Bakshi brought that fighter’s sensibility to Mighty Mouse: The New Adventures, the influential ’80s television cartoon that he spearheaded with legends like Ren and Stimpy creator John Kricfalusi and Batman: The Animated Series brainiac Bruce Timm.

The influential Mighty Mouse series took television animation off the assembly line and put it back in the talented hands of animators whose brains were bursting with jokes.

“If not for Ralph Bakshi, the ‘creator-driven’ [animation] revolution of the ’90s would probably never have happened,” Kricfalusi told me by e-mail. “Everyone credits Ren and Stimpy for drastically changing the way kid cartoons were made, but it really started two years earlier with Mighty Mouse.”

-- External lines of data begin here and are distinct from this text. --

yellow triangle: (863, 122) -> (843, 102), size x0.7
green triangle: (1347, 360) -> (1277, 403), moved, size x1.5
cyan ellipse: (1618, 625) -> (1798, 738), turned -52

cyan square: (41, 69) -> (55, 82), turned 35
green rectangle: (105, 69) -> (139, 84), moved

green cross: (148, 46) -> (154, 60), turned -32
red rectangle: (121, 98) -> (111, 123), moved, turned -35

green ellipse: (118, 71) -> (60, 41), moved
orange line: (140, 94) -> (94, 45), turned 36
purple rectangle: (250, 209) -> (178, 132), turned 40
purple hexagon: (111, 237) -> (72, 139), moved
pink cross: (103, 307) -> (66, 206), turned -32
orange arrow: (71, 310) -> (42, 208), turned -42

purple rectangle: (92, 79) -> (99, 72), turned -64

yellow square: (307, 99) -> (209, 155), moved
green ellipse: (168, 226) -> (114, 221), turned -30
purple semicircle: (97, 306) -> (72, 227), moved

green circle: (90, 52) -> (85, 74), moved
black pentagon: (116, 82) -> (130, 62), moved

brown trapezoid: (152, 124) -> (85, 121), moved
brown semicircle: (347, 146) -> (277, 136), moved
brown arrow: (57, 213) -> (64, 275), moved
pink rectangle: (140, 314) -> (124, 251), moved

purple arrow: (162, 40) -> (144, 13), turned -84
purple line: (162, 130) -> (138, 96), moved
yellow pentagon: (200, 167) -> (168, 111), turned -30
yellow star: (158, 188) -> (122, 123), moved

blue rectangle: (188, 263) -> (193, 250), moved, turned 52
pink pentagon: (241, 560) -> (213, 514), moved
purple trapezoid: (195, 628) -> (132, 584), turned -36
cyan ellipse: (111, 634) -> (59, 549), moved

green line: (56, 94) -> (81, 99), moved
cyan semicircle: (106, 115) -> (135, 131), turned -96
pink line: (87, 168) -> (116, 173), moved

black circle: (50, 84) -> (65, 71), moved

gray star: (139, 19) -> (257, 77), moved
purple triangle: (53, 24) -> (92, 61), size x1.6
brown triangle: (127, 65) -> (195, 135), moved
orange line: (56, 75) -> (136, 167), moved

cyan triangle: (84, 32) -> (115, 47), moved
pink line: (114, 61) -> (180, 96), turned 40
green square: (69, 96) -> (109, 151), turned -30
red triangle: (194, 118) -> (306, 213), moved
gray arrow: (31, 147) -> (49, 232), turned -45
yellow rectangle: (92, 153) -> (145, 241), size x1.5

Decades before, Bakshi had done the same for animated cinema with Fritz the Cat, the first X-rated toon film in history. Based on underground comics legend Robert Crumb‘s horny strip of the same name, 1972’s Fritz the Cat was made for less than $1 million, but has grossed more than $100 million while laying the foundation for the mature animation wave of the ’70s and beyond. The movie, which celebrates its 38th anniversary April 12, immediately affected commercial animators, who had been straitjacketed by the old-school morality of more accessible studios like Disney.

Bakshi’s later work continued the arc. Surreal, streetwise entries like 1973’s Heavy Traffic and 1975’s Coonskin reflected the animator’s hardscrabble upbringing in Brooklyn, New York’s Brownsville neighborhood. More expansive efforts like 1977’s Wizards and 1981’s American Pop hop-scotched from sci-fi and fantasy to historical drama without losing sight of the outer limits of storytelling and technique.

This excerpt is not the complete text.